In the last two or three years we and others have developed technology that allows us to comprehensively analyse DNA rearrangements in breast and other cancers. A good starting point is the multicolour fluorescent ‘SKY’ images like the one shown here, which outline the major chromosome translocations in a tumour (see our catalogue at http://www.path.cam.ac.uk/~pawefish). We have used two approaches to map the boundaries of the chromosome segments seen in these images. We first used ‘array painting’, in which individual chromosomes are separated in a cell sorter and then analyzed by hybridization to DNA microarrays (Howarth et al, 2008). Recently we have moved to ‘paired end read’ methods, which exploit the new massively-parallel DNA sequencing methods (Edwards, 2010). This strategy identifies rearrangements essentially by finding the new DNA sequences formed at the junctions between rearranged bits of DNA.

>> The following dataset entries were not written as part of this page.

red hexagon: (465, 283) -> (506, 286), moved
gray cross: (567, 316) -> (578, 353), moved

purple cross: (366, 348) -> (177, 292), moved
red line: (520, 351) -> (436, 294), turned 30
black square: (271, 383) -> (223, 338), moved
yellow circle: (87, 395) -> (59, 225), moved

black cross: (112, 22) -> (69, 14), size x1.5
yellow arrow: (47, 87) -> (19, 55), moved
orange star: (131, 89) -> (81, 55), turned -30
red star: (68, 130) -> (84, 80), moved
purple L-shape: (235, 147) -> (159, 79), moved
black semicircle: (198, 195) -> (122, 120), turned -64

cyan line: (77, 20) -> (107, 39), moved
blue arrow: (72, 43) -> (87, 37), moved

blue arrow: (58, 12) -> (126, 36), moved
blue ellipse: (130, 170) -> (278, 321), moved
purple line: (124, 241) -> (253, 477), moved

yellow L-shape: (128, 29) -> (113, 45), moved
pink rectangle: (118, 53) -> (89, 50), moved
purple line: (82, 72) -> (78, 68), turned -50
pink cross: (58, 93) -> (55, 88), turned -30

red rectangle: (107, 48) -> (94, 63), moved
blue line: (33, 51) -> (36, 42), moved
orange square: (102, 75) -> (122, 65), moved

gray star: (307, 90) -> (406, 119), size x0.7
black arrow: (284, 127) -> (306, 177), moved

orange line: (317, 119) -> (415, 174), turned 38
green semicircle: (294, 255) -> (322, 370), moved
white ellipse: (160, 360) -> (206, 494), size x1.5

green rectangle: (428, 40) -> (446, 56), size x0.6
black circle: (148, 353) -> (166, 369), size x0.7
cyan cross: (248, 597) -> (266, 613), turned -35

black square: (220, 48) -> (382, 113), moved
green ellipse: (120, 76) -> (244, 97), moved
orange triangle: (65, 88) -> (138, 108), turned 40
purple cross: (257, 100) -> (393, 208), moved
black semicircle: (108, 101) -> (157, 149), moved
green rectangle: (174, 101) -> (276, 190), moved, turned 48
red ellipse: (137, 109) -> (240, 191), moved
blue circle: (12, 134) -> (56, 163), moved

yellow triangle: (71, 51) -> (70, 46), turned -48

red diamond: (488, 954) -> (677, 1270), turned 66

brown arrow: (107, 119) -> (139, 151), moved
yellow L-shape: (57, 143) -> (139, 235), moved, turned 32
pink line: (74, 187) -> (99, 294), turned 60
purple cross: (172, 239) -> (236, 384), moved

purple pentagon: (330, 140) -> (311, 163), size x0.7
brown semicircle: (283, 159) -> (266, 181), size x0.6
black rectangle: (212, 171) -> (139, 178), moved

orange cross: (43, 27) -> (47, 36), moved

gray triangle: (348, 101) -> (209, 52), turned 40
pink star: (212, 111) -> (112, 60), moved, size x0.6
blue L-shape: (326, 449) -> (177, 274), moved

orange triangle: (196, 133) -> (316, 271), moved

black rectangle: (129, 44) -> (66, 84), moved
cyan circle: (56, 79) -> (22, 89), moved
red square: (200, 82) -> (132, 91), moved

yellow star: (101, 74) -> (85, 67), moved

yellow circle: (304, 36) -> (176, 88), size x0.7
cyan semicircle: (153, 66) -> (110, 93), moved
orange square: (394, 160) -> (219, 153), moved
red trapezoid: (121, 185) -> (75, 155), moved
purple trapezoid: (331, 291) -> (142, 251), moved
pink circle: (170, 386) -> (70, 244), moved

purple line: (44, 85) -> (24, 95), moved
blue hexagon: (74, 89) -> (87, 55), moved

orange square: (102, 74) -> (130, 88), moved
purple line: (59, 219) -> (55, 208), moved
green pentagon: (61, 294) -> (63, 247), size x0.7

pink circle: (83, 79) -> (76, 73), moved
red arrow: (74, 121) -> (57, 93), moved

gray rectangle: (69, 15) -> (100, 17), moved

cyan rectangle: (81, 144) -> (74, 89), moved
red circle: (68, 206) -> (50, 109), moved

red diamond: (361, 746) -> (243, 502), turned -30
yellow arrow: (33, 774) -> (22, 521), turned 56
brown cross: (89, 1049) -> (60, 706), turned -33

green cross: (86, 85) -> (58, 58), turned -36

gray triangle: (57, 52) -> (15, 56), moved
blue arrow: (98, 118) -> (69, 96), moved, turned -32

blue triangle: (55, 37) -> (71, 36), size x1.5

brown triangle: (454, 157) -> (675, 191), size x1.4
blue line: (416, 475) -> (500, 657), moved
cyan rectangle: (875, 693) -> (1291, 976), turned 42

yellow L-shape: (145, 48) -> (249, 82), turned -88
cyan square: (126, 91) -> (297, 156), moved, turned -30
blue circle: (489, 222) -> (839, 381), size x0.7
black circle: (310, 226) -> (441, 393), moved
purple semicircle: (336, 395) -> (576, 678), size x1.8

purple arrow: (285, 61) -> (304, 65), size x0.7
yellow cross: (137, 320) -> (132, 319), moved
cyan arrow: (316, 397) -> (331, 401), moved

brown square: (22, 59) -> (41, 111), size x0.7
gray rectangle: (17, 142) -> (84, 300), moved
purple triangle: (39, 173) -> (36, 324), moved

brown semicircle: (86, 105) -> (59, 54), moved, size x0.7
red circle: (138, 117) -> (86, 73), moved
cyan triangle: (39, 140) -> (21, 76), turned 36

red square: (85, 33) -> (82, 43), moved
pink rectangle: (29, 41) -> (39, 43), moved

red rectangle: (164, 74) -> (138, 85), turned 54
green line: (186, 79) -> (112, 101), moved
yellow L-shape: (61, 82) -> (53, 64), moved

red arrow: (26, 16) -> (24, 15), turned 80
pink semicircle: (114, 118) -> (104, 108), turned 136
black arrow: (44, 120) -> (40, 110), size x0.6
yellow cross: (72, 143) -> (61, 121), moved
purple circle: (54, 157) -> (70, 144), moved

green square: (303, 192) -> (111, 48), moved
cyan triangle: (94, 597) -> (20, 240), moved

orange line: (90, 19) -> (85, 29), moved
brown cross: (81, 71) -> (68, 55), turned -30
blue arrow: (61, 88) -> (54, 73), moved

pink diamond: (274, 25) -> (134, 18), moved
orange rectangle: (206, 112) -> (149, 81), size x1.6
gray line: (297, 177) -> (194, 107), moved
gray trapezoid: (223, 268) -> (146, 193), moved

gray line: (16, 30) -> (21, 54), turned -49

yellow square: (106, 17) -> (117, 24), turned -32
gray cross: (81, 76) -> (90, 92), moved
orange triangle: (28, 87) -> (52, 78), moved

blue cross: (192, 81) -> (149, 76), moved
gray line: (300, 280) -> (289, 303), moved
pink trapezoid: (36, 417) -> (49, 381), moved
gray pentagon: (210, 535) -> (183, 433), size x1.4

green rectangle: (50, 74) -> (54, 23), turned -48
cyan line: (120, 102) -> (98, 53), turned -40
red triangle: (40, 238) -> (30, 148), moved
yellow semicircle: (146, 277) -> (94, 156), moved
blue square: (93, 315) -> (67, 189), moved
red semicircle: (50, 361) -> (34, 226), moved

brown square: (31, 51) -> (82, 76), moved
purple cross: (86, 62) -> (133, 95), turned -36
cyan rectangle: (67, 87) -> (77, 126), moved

We and others have analysed several breast cancers and over the next few years we can expect whole genomes of breast cancers and a range of other cancers to be sequenced. Already many new fusion genes have been found, and work is just beginning to determine their significance - some will merely be accidental consequences of genome rearrangement, others, like those in prostate cancer, may be central to cancer development and provide targets for therapy.
We are now applying this experience in a project to sequence 500 oesophageal adenocarcinomas in a consortium with colleagues Fitzgerald and Tavaré (Dept Oncology). As well as hunting fusion genes, which generally are hyperactive versions of the genes involved, we have a secondary interest in genes inactivated by genome rearrangements. In particular we proposed that the NRG1 gene is a major tumour suppressor gene on the short arm of chromosome 8, which could account for the loss of this region in many human cancers (Chua et al, 2009). NRG1 encodes ligands for the ErbB/EGFreceptor/ HER–2 family of receptors, and can drive both division and death of cells, depending on conditions.
While characterizing fusion genes we found that reciprocal translocations often have tens of kilobases of common sequence duplicated onto both product chromosomes, leading us to propose that chromosome translocations are formed at replication bubbles (Howarth et al, 2011).